Hi all! This is an announcement for a new developer feature in MediaWiki. If you don’t develop MediaWiki core, extensions or skins, you can stop reading :)
MediaWiki interface messages are generally “safe” to edit: when they contain markup, it is either parsed (as wikitext), sanitized, or fully HTML-escaped. For this reason, administrators are allowed to edit normal messages on-wiki in the MediaWiki: namespace, while editing JS code (which is more dangerous) is restricted to interface administrators. (A few exceptions, messages that are not escaped and which can only be edited by interface administrators, are configured in $wgRawHtmlMessages https://www.mediawiki.org/wiki/Special:MyLanguage/Manual:$wgRawHtmlMessages.) Occasionally, a bug in the software means that a message isn’t properly escaped, which can in theory be abused by administrators to effectively gain interface administrator powers (by editing a MediaWiki: page for a message to contain <script> tags, or onclick="" attributes, or whatever).

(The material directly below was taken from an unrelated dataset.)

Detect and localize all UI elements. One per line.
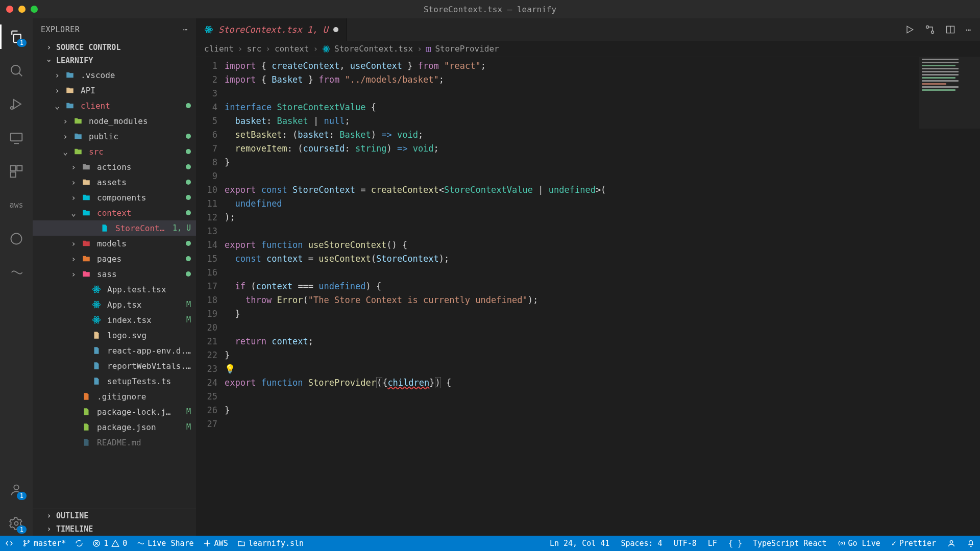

Such bugs are usually considered low-severity security issues; some of them are tracked in T2212 https://phabricator.wikimedia.org/T2212. (The general issue is known as cross-site scripting https://www.mediawiki.org/wiki/Special:MyLanguage/Cross-site_scripting and can be much more severe when it’s not limited to interface messages.)
Previously, checking for these issues as a developer was tedious: if you suspected that a message was vulnerable to HTML injection, you had to create a page for it in the MediaWiki: namespace, or edit the corresponding en.json file on disk (and potentially rebuild the localisation cache). The recently merged “xss language code” feature simplifies this process. If the developer setting $wgUseXssLanguage is set to true, then an “x-xss” language code becomes available and can be selected with *?uselang=x-xss* in the URL. When using this language code, all messages become “malicious”: every message is replaced by a snippet of HTML that tries to run alert(' *message-key*'). If everything is implemented correctly, all of those HTML snippets should be escaped, and no alerts should fire, although the wiki will look quite strange:
If you see any alert, then that means that a message has not been escaped correctly; use the message key shown in the alert to hunt down the buggy code (or add the message key to $wgRawHtmlMessages). This feature is intended to be especially useful during code review: check out the change, load a page with ?uselang=x-xss, and see if any alerts come up.
Miscellaneous notes:
- This is a developer-only feature. I strongly recommend against setting $wgUseXssLanguage = true; in any production setting. (It will be added to DevelopmentSettings.php soon.) - Above, I focused on the possibility to abuse unescaped messages via the MediaWiki: namespace. You might also be thinking about the potential for translatewiki.net contributors to inject malicious HTML into message translations; however, the translation exports from translatewiki.net to the JSON files automatically check for any HTML in translations, and flag suspicious cases for human review. Therefore, it’s much harder to exploit an unescaped message via translatewiki.net than via the MediaWiki: namespace. - Finally, I should mention that we already found several vulnerabilities using this feature, which will be fixed with the upcoming security release https://lists.wikimedia.org/hyperkitty/list/wikitech-l@lists.wikimedia.org/thread/QTRFMDRQAL7QK4RN53URX5YBBV744AWI/. If you try out this feature now, and find a vulnerable message, I suggest you wait until then, and check whether it’s still vulnerable, before reporting it.
Cheers, Lucas
This is clearly yielding some interesting results.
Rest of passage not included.